The paintings of Kim Nekarda, who studied at the Munich Art Academy from 1999 until 2003, are produced by a process which is best described as reversed collage: the individual parts are "pasted" together in Photoshop, blown up onto a huge canvas by means of an overhead projector and then captured on the canvas with the traditional painting media of brush and paint. Differences of representation and material arise from the changes in source material from one collaged layer to the next, ranging from the "trivial" arts of the comic strip and the cartoon film to painting and the traditional Japanese woodcut.
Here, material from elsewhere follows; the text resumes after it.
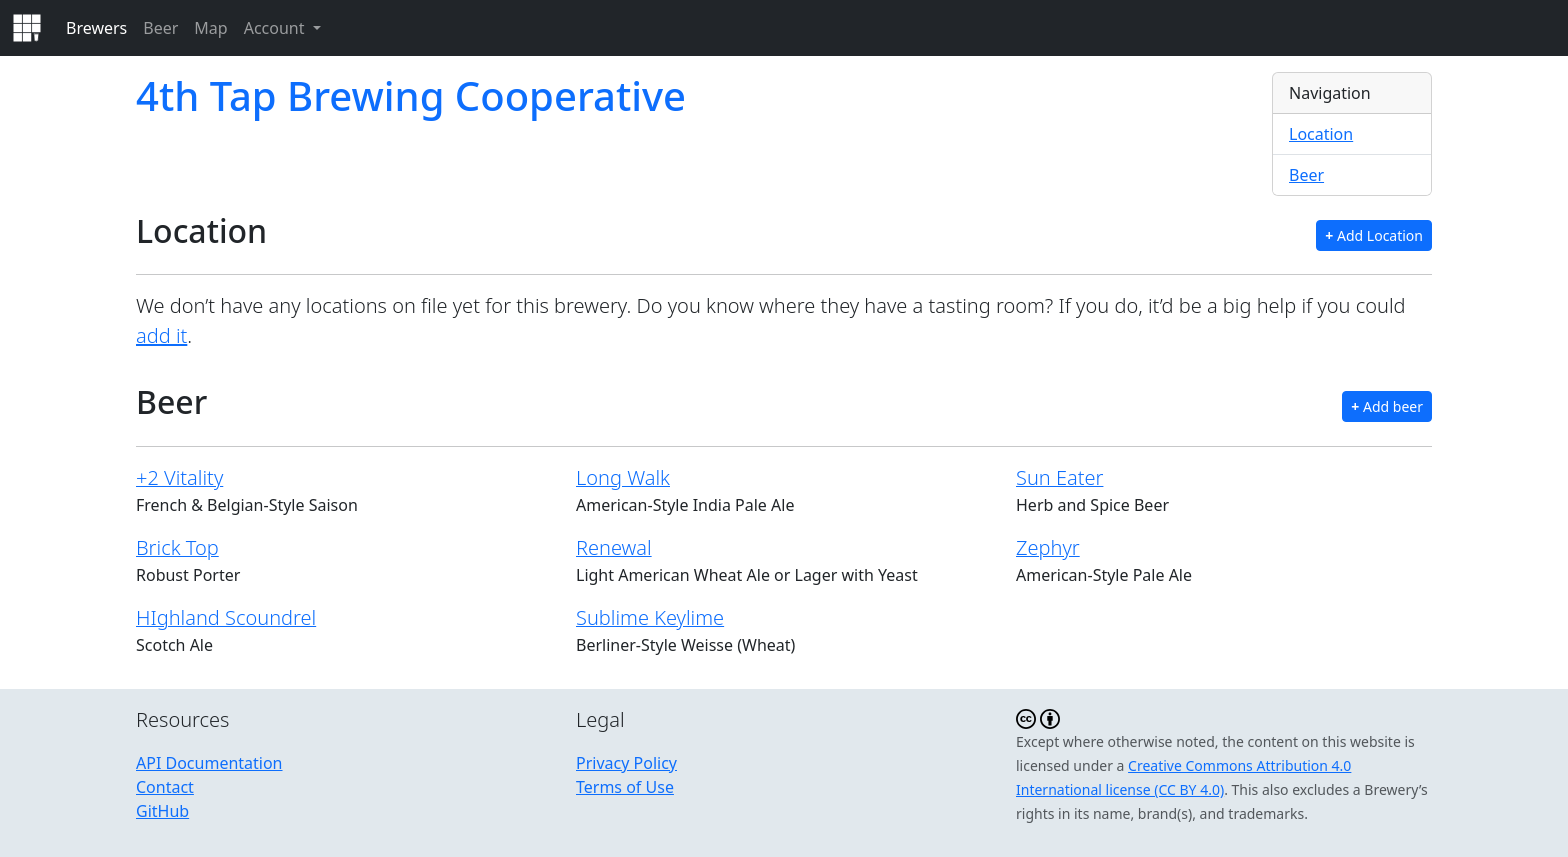 Image resolution: width=1568 pixels, height=857 pixels. What do you see at coordinates (276, 28) in the screenshot?
I see `Account [button]` at bounding box center [276, 28].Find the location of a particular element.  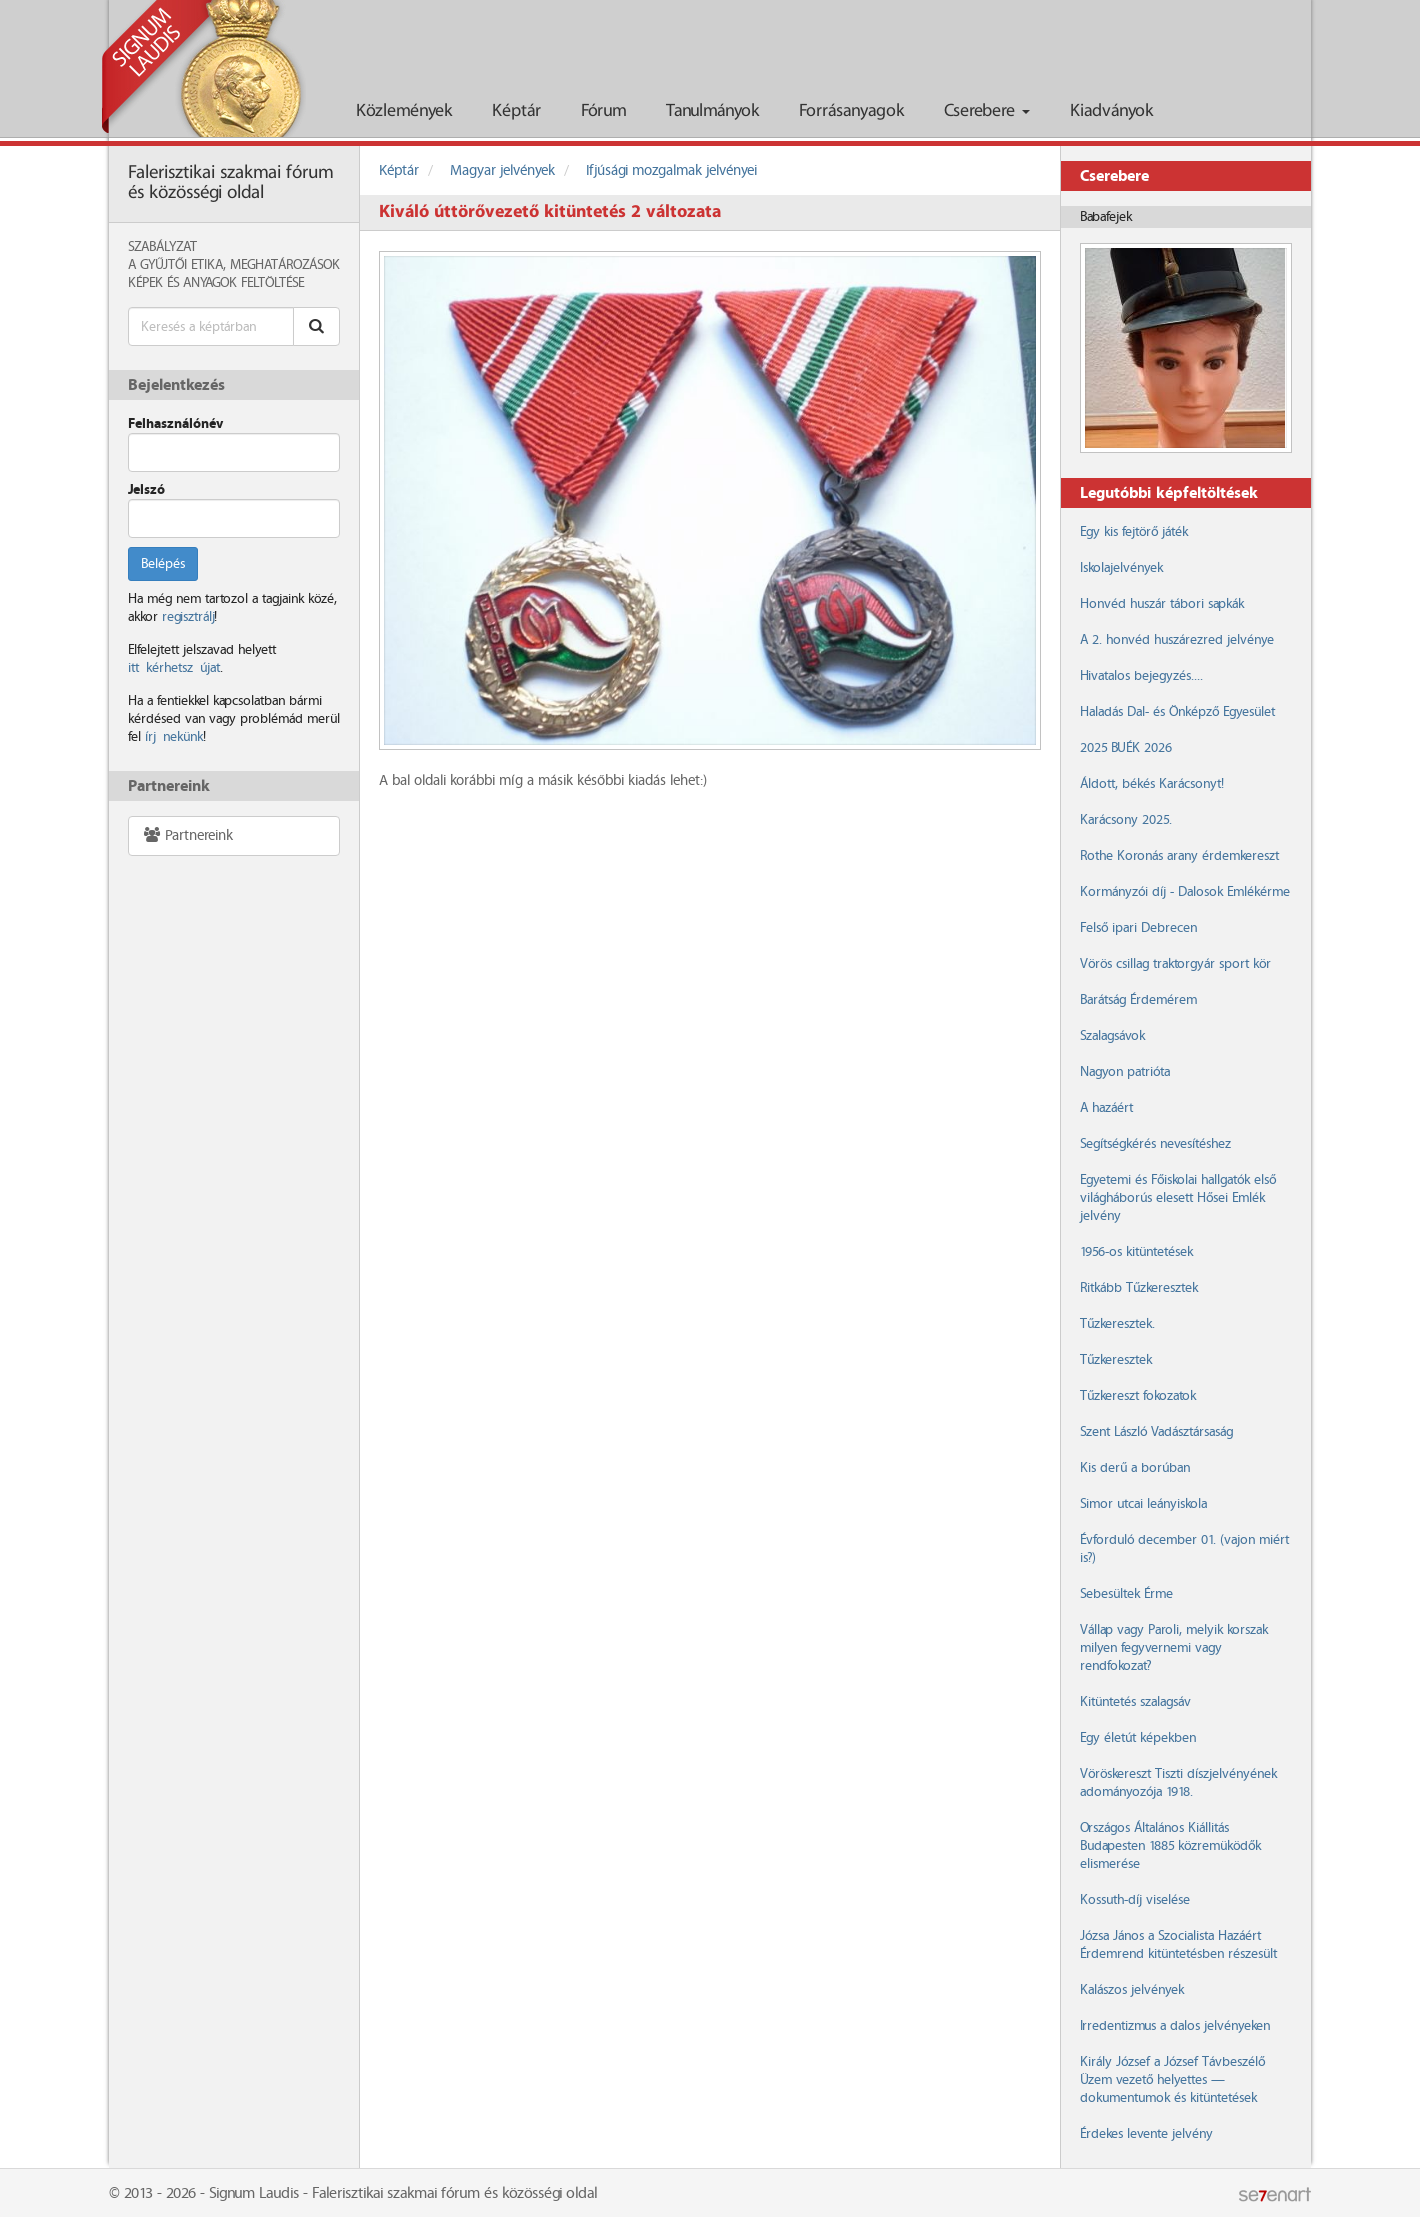

Hivatalos bejegyzés.... is located at coordinates (1141, 676).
Nekarda plays with the expectations and fantasies of the viewer. His paintings are devoid of people but nevertheless have a basic narrative structure which clearly differentiates them from traditional landscapes and interiors. The actual narrative, whether past, present or future, takes place somewhere beyond the picture frame. Only tiny traces, the remains of a past moment of reality, loosely strewn within the painting like clues at the scene of a crime, hint at a happening or a story, but without fully disclosing its content.The youngest of the three artists, Jakub Hosek, born in Prague in 1979, graduated from the Academy of Fine Arts in Prague in 1998. Following group exhibitions in a great many venues, including Prague, London and Paris, Hosek's paintings were exhibited during Open Art at the Rathausgalerie in Munich. He is a member of the Prague artists' collective A.M.180, which publishes independent music from the Czech Republic and abroad, organizes concerts, film projects and exhibitions and has its own music TV programme. It is precisely this spirit of post-teenage Pop which informs Hosak's strongly coloured and, through its collage-like comic elements, deliberately naïve painting – stylish, cool and technically perfect. Over the years, Hosek has developed various methods of working. He began by cutting out sticker motifs and overpainting them on canvas. Later he combined stylized images of houses and landscapes with lyrical fragments from French chansons. His imagery today borders on totally abstract compositions as modern, pastel-coloured paraphrases of Surrealism.